● TASK DESCRIPTION
Print every record below exactly, minus the pictures.

____________

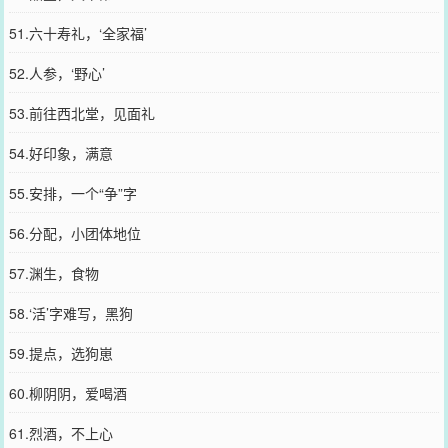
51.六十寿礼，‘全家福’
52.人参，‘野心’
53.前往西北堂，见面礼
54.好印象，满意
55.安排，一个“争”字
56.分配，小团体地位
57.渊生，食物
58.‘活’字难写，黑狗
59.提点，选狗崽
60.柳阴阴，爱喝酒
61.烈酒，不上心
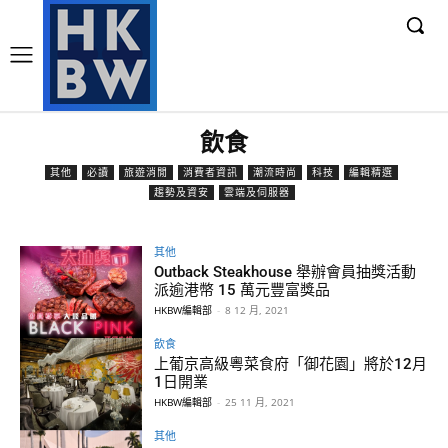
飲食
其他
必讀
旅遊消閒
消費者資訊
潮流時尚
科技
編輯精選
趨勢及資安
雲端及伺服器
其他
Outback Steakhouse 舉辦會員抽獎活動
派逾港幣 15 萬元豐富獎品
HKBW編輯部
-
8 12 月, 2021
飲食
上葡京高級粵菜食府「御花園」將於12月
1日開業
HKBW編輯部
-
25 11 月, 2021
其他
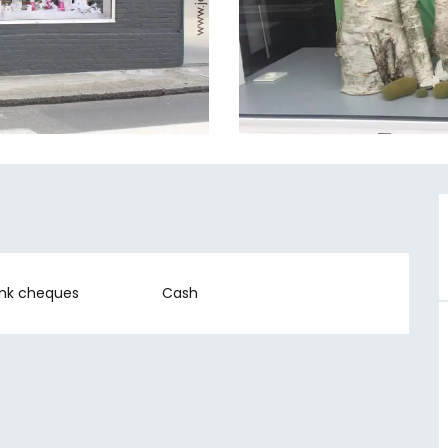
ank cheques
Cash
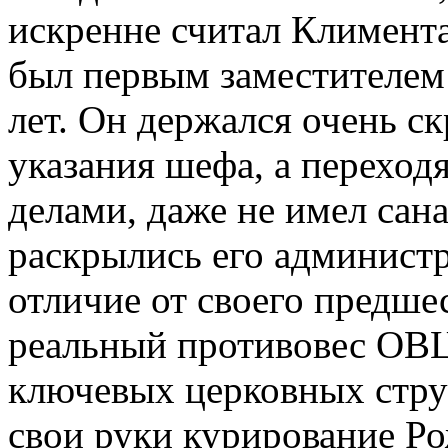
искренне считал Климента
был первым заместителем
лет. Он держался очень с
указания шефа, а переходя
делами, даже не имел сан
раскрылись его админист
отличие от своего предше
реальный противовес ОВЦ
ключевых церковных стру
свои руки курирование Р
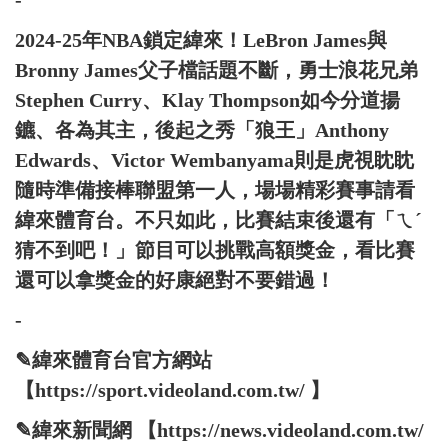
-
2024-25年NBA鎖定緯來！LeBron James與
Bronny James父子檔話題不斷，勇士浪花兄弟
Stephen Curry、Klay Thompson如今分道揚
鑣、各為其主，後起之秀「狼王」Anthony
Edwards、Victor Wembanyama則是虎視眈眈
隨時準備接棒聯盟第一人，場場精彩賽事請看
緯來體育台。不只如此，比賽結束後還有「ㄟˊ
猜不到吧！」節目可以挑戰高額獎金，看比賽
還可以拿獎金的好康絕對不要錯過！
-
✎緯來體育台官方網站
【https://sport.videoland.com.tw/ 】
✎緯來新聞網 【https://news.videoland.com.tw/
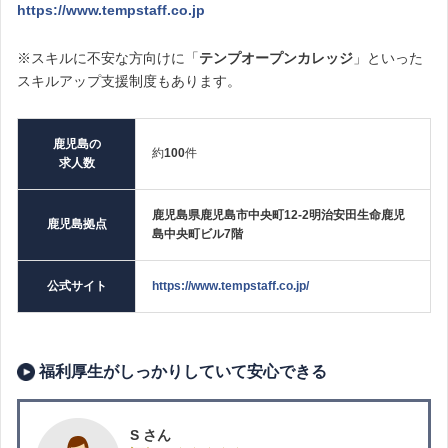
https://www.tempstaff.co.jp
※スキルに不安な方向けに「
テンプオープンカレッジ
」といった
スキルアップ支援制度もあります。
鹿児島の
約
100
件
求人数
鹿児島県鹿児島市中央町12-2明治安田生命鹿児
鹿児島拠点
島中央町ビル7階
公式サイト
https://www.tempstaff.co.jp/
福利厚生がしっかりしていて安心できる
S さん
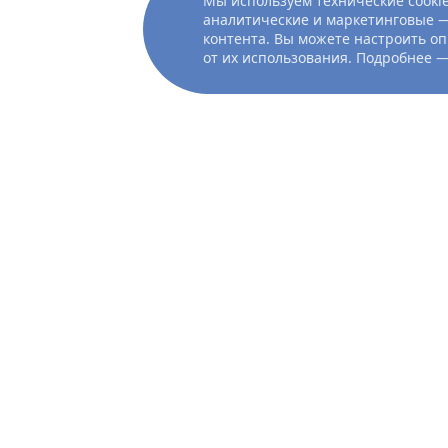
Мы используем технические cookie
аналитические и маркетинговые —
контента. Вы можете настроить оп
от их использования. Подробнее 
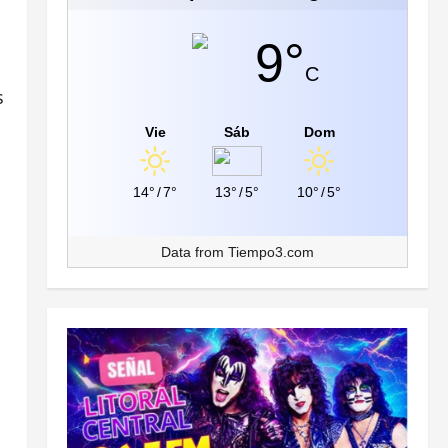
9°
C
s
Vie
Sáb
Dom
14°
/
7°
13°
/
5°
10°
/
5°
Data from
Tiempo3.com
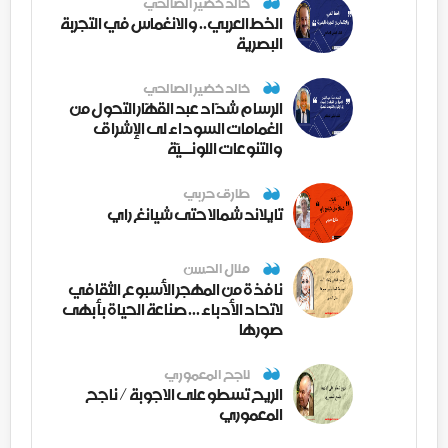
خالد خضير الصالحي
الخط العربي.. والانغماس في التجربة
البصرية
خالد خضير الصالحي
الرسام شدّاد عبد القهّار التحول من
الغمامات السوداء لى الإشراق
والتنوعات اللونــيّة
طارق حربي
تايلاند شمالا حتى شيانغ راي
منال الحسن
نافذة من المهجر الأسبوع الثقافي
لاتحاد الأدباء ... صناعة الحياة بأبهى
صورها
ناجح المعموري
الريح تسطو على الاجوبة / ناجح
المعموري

____________

● OUTPUT OF THE TASK
51.六十寿礼，‘全家福’
52.人参，‘野心’
53.前往西北堂，见面礼
54.好印象，满意
55.安排，一个“争”字
56.分配，小团体地位
57.渊生，食物
58.‘活’字难写，黑狗
59.提点，选狗崽
60.柳阴阴，爱喝酒
61.烈酒，不上心
飲食
其他
必讀
旅遊消閒
消費者資訊
潮流時尚
科技
編輯精選
趨勢及資安
雲端及伺服器
其他
Outback Steakhouse 舉辦會員抽獎活動
派逾港幣 15 萬元豐富獎品
HKBW編輯部
-
8 12 月, 2021
飲食
上葡京高級粵菜食府「御花園」將於12月
1日開業
HKBW編輯部
-
25 11 月, 2021
其他
ank cheques
Cash
искренне считал Климента
был первым заместителем
лет. Он держался очень с
указания шефа, а переходя
делами, даже не имел сан
раскрылись его админист
отличие от своего предше
реальный противовес ОВЦ
ключевых церковных стру
свои руки курирование Р
-
2024-25年NBA鎖定緯來！LeBron James與
Bronny James父子檔話題不斷，勇士浪花兄弟
Stephen Curry、Klay Thompson如今分道揚
鑣、各為其主，後起之秀「狼王」Anthony
Edwards、Victor Wembanyama則是虎視眈眈
隨時準備接棒聯盟第一人，場場精彩賽事請看
緯來體育台。不只如此，比賽結束後還有「ㄟˊ
猜不到吧！」節目可以挑戰高額獎金，看比賽
還可以拿獎金的好康絕對不要錯過！
-
✎緯來體育台官方網站
【https://sport.videoland.com.tw/ 】
✎緯來新聞網 【https://news.videoland.com.tw/
https://www.tempstaff.co.jp
※スキルに不安な方向けに「
テンプオープンカレッジ
」といった
スキルアップ支援制度もあります。
鹿児島の
約
100
件
求人数
鹿児島県鹿児島市中央町12-2明治安田生命鹿児
鹿児島拠点
島中央町ビル7階
公式サイト
https://www.tempstaff.co.jp/
福利厚生がしっかりしていて安心できる
S さん
Мы используем технические cookie
аналитические и маркетинговые —
контента. Вы можете настроить оп
от их использования. Подробнее 
9°
C
s
Vie
Sáb
Dom
14°
/
7°
13°
/
5°
10°
/
5°
Data from
Tiempo3.com
خالد خضير الصالحي
الخط العربي.. والانغماس في التجربة
البصرية
خالد خضير الصالحي
الرسام شدّاد عبد القهّار التحول من
الغمامات السوداء لى الإشراق
والتنوعات اللونــيّة
طارق حربي
تايلاند شمالا حتى شيانغ راي
منال الحسن
نافذة من المهجر الأسبوع الثقافي
لاتحاد الأدباء ... صناعة الحياة بأبهى
صورها
ناجح المعموري
الريح تسطو على الاجوبة / ناجح
المعموري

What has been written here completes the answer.